Whistler is like a second home for me, I grew up flying down its slopes and was raised on the what little great food was available there in 1989. Not to sound too much like an old-timer, but when people ask me for a restaurant recommendation in Whistler, both the places I suggest have been open since the mid-80s, Sushi Village and the Rimrock. Now I have a third suggestion. Though I’ve been there a tiny fraction (okay, the once) of the times I’ve been to the others, I’m inspired and hopeful about the ambitious, innovative and yet totally fitting menu that Aura, at the new and already under new management restaurant at the Nita Lake Lodge.
Like so many restaurants, Aura had an off-season prix-fixe menu that was a great value. We ended up there because my father had been previously for cocktails and snacks on the porch and was impressed, meanwhile the Rimrock was closed for a private party and the Bearfoot Bistro (another place I’d heard good things about and is not affordable in-season) couldn’t be bothered to answer their phone. I mentioned on Twitter that we would be checking out Aura, and the restaurant wrote back, excited. I mention this only because some of the treatment we got is (most likely) not normal. After talking with the manager I learned that he and the chef had previously worked together at the famed Wickaninnish Inn in Tofino. It made sense that the adventurous yet locally focused food had a history in Tofino, as between the Wick Inn and Sooke Harbour House, that’s what the town is building a name around.

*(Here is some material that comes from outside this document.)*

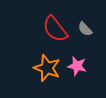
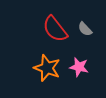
pink star: moved 2 px right, 1 px down
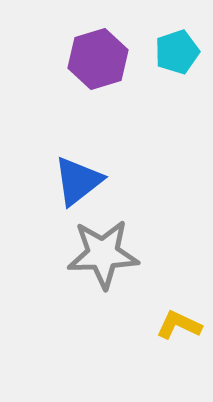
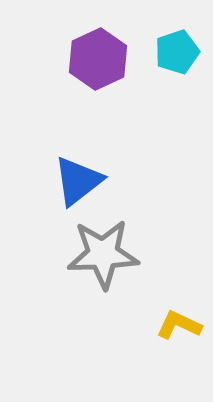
purple hexagon: rotated 8 degrees counterclockwise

You can see for yourself that the menu is ambitious and creative. While I was sad that they didn’t have the chicken oysters in savory oatmeal while I was there, I enjoyed my appetizer which was the a duck confit agnolotti afloat in a mushroom broth so rich that Robin Hood would have been eying it. The pasta on the agnolotti was rolled thicker than ideal, but it held up to the broth because of this, and once opened, the soup was further enhanced by the meat. My dad had a seafood ceviche trio that was fresh and bright, accompanied by angostura bitters foam (mandatory eye roll for foam), compressed watermelon (hitting food trend nail on head) and my favorite part, the granulated local honey. The sweet of the honey and fruit matched up well with the seafood, but it was the texture of the granulated honey that I thought made the dish, that little bit of crunchy sweetness with the soft seafood.
After our appetizers and our ridiculously cheaply priced and good cocktails, the chef came out to say hello. He mentioned that he was doing all his charcuterie in house. I know that my face lit up. I love cured meat like a fat kid loves…well, cured meat. He very kindly brought us a charcuterie sampler which was accompanied by a lovely fruit beer (not my usual style, but it paired perfectly). My favorite from the platter was the veal cheek pastrami, though the pickled tongue was also delicious.
As part of the off-season, prix-fixe, $41, 3 course menu (in season, the chef told us, there would be more options, but it would be more expensive), we got the previously mentioned appetizers, as well as mains and a dessert. The amuse bouche was a nice touch, though not overly memorable. For our mains, my dad’s tongue twister of a dish was charred arctic char with swiss chard (hardy har har). A perfectly cooked piece of fish with lovely accompaniments but my braised veal with buttermilk spaetzle was unbelievably good. My dad refused to believe that such flavor came from simply grilled and braised meat could be so good and was asking for what spices were used. I just continued to fork off pieces of meat. Did I mention the amount of meat on this dish could have fed a family of four? We finished up with dessert–or in my case a cheese plate of local varieties, which was nice, as I had never tried any of them before.
Overall, the meal was an incredible deal and while I will definitely be back for the prix-fixe menu for as long as it remains such a good value (three courses including an entree big enough for leftovers for $41). Most of all, though, the $7-10 cocktails and the charcuterie plate really stood out for me, which means I think I know where I’m going drinking next time I’m up in Whistler. As is often the case with ambitious chefs, I worry that the crowd willing to put down the cash for the food will be too stodgy for the creativity it offers and that by the time I return in the next off-season for a second helping, the chef will have been stifled. All I can do for now is keep my fingers crossed and plan my next meal.